- [Material provided]

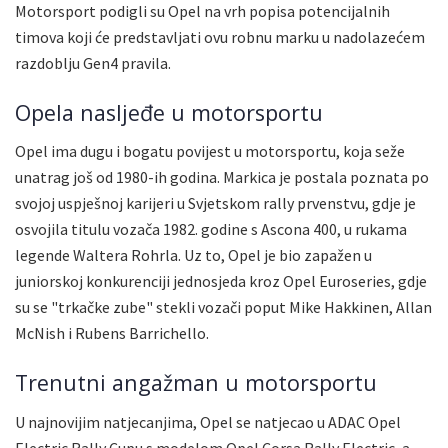
Motorsport podigli su Opel na vrh popisa potencijalnih
timova koji će predstavljati ovu robnu marku u nadolazećem
razdoblju Gen4 pravila.
Opela nasljeđe u motorsportu
Opel ima dugu i bogatu povijest u motorsportu, koja seže
unatrag još od 1980-ih godina. Markica je postala poznata po
svojoj uspješnoj karijeri u Svjetskom rally prvenstvu, gdje je
osvojila titulu vozača 1982. godine s Ascona 400, u rukama
legende Waltera Rohrla. Uz to, Opel je bio zapažen u
juniorskoj konkurenciji jednosjeda kroz Opel Euroseries, gdje
su se "trkačke zube" stekli vozači poput Mike Hakkinen, Allan
McNish i Rubens Barrichello.
Trenutni angažman u motorsportu
U najnovijim natjecanjima, Opel se natjecao u ADAC Opel
Electric Rally Cupu s modelom Opel Corsa Rally Electric, a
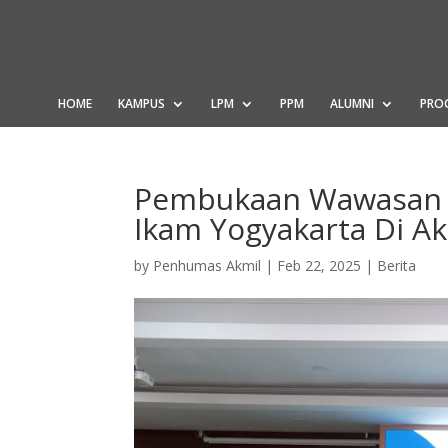
HOME
KAMPUS
LPM
PPM
ALUMNI
PRO
Pembukaan Wawasan 
Ikam Yogyakarta Di Ak
by
Penhumas Akmil
|
Feb 22, 2025
|
Berita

- [What you should do] Return the number of lines in the records holding the string "gdje", without any other words.

- [Answer to the problem] 2